After a journey on the streets and mountains of Attica, the reporters of Euronews found a shocking number of homeless people living in mountain caves due to the prolonged crisis in Greece over the last 5 years.
The journalists spoke with homeless people like Georgia Maϊmanoglou, 66, who lives in a shack. She used to work as a cleaning lady, and while talking to the journalist said that if she finds a job again, she just wants a room for her and her companion. “I found food from the rubbish at the market today as do entire families.” she says, “I am not the first or last to live like this.”

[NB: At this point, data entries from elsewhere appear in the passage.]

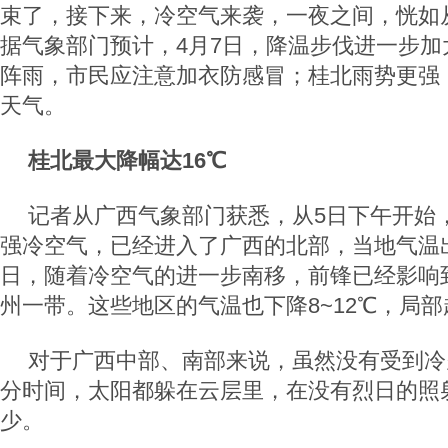
束了，接下来，冷空气来袭，一夜之间，恍如
据气象部门预计，4月7日，降温步伐进一步加
阵雨，市民应注意加衣防感冒；桂北雨势更强
天气。
桂北最大降幅达16℃
记者从广西气象部门获悉，从5日下午开始
强冷空气，已经进入了广西的北部，当地气温出现
日，随着冷空气的进一步南移，前锋已经影响
州一带。这些地区的气温也下降8~12℃，局部
对于广西中部、南部来说，虽然没有受到冷
分时间，太阳都躲在云层里，在没有烈日的照
少。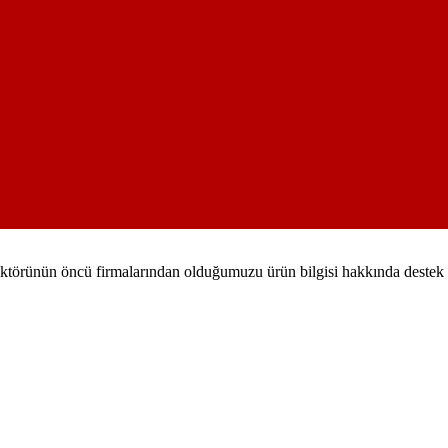
sektörünün öncü firmalarından olduğumuzu ürün bilgisi hakkında destek al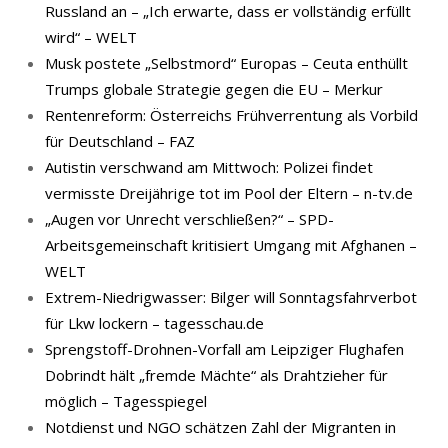
Russland an – „Ich erwarte, dass er vollständig erfüllt
wird“ – WELT
Musk postete „Selbstmord“ Europas – Ceuta enthüllt
Trumps globale Strategie gegen die EU – Merkur
Rentenreform: Österreichs Frühverrentung als Vorbild
für Deutschland – FAZ
Autistin verschwand am Mittwoch: Polizei findet
vermisste Dreijährige tot im Pool der Eltern – n-tv.de
„Augen vor Unrecht verschließen?“ – SPD-
Arbeitsgemeinschaft kritisiert Umgang mit Afghanen –
WELT
Extrem-Niedrigwasser: Bilger will Sonntagsfahrverbot
für Lkw lockern – tagesschau.de
Sprengstoff-Drohnen-Vorfall am Leipziger Flughafen
Dobrindt hält „fremde Mächte“ als Drahtzieher für
möglich – Tagesspiegel
Notdienst und NGO schätzen Zahl der Migranten in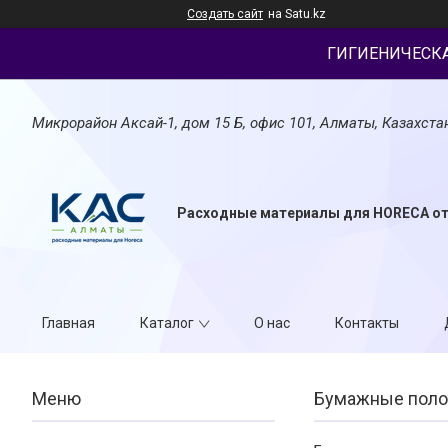
Создать сайт
на Satu.kz
ГИГИЕНИЧЕСК
Микрорайон Аксай-1, дом 15 Б, офис 101, Алматы, Казахста
Расходные материалы для HORECA о
Главная
Каталог
О нас
Контакты
Бумажные поло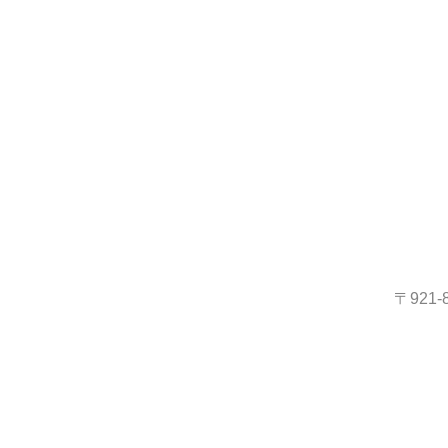
〒921-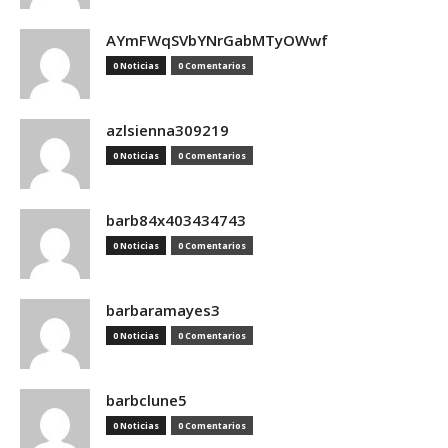
AYmFWqSVbYNrGabMTyOWwf
0 Noticias
0 Comentarios
azlsienna309219
0 Noticias
0 Comentarios
barb84x403434743
0 Noticias
0 Comentarios
barbaramayes3
0 Noticias
0 Comentarios
barbclune5
0 Noticias
0 Comentarios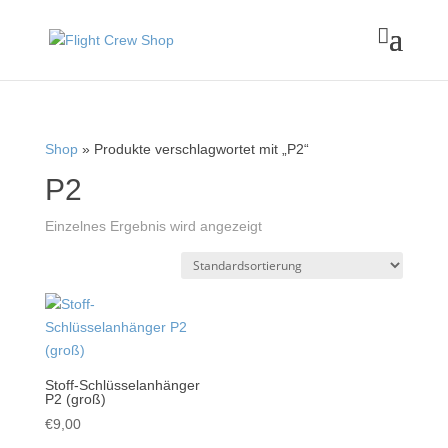

Shop
» Produkte verschlagwortet mit „P2“
P2
Einzelnes Ergebnis wird angezeigt
Stoff-Schlüsselanhänger
P2 (groß)
€
9,00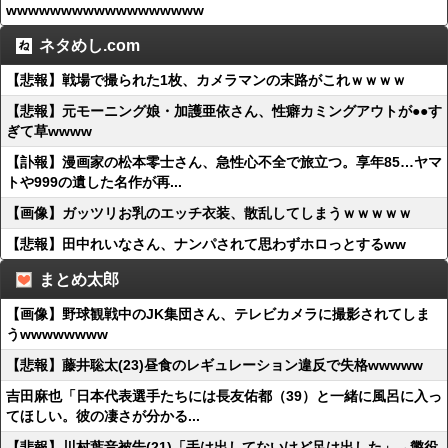
wwwwwwwwwwwwwwwwww
ネタめし.com
【悲報】戦場で撮られた1枚、カメラマンの末路がこれｗｗｗｗ
【悲報】元モーニング娘・加護亜依さん、性癖カミングアウトが●●す
ぎて草wwww
【訃報】漫画家の松本零士さん、急性心不全で旅立つ。享年85…ヤマ
トや999の遺した名作が再...
【画像】ガッツリお乳のエッチ衣装、散乱してしまうｗｗｗｗｗ
【悲報】田中れいなさん、ナンパされて思わずホロっとするww
まとめ太郎
【画像】野球観戦中のJK集団さん、テレビカメラに撮影されてしま
うwwwwwwww
【悲報】藤井聡太(23)昼食のレギュレーション違反で失格wwwww
吉田麻也「日本代表選手たちには長友佑都（39）と一緒に風呂に入っ
てほしい。彼の凄さが分かる...
【悲報】川村葉音被告(21)「手は出してないけど足は出した」→懲役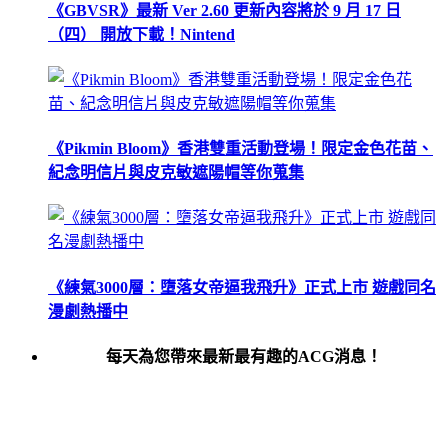
《GBVSR》最新 Ver 2.60 更新內容將於 9 月 17 日
（四） 開放下載！Nintend
《Pikmin Bloom》香港雙重活動登場！限定金色花苗、
紀念明信片與皮克敏遮陽帽等你蒐集
《練氣3000層：墮落女帝逼我飛升》正式上市 遊戲同名
漫劇熱播中
每天為您帶來最新最有趣的ACG消息！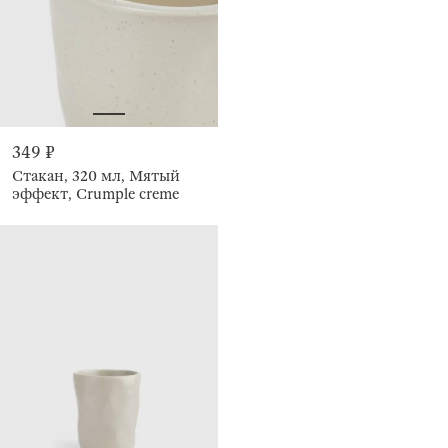
349 ₽
Стакан, 320 мл, Мятый
эффект, Crumple creme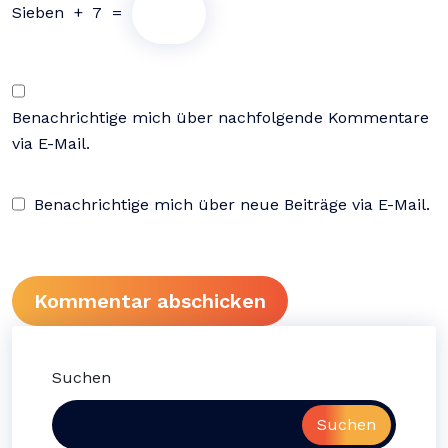
Sieben
+
7
=
Benachrichtige mich über nachfolgende Kommentare
via E-Mail.
Benachrichtige mich über neue Beiträge via E-Mail.
Suchen
Suchen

Mathaios Monselas, 58, lived in a cave near the Prison of Socrates on the Filopappos Hill, but left because of the rats. Now he is living out of a tent. He’s well-known in Greece for serving 12 years in prison for murder with the victim’s consent. He said: “In a cave you’re sheltered from the cold. It’s better than living on a bench or on the street, but it’s still a miserable side of life.”
As Euronews reports, NGO Klimaka estimates there are about 20,000 homeless Greeks, mostly in Athens – far more than the official figure. Klimaka says nearly half the homeless have children and one in every five has a degree.
Michalis Arampatzoglou of the Athens Euronews bureau said: “The main target of the Greek government this year is a primary budget surplus – that is a surplus excluding interest payments on outstanding debt.” He also added, that achieving this comes at a high cost for people’s lives. The homeless under the shadow of the Acropolis want a job. They had a right to dignity and want it back.”